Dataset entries
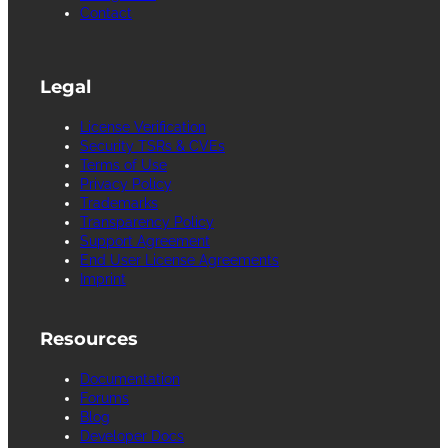
Contact
Legal
License Verification
Security TSRs & CVEs
Terms of Use
Privacy Policy
Trademarks
Transparency Policy
Support Agreement
End User License Agreements
Imprint
Resources
Documentation
Forums
Blog
Developer Docs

What you will do
Sift through the entries and copy every line with "Policy".

Result of the task
Privacy Policy
Transparency Policy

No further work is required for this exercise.